(Dataset records)
_ _ _
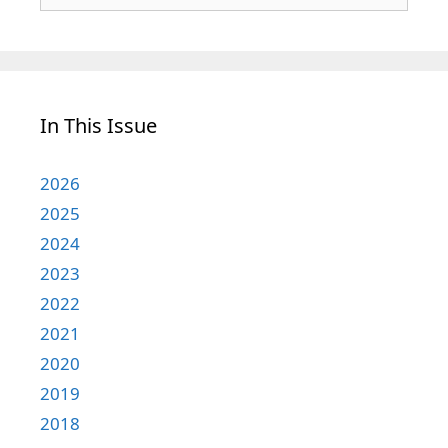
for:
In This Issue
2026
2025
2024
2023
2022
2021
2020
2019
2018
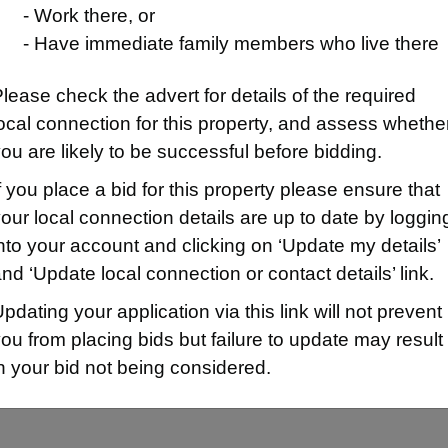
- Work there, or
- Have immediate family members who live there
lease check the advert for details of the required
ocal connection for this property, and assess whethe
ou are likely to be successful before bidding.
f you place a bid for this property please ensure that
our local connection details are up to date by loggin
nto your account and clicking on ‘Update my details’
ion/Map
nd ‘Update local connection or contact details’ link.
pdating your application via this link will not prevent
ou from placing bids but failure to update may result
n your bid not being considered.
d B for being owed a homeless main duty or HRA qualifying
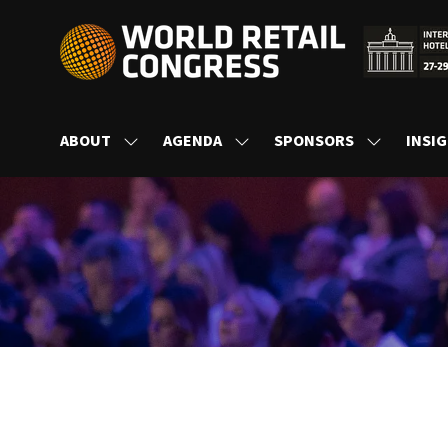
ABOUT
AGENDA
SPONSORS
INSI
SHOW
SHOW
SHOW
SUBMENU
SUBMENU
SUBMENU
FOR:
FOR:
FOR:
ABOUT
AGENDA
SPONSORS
_ _ _
Look through the entries. Copy out each line with "connection" in it.

ocal connection for this property, and assess whethe
our local connection details are up to date by loggin
nd ‘Update local connection or contact details’ link.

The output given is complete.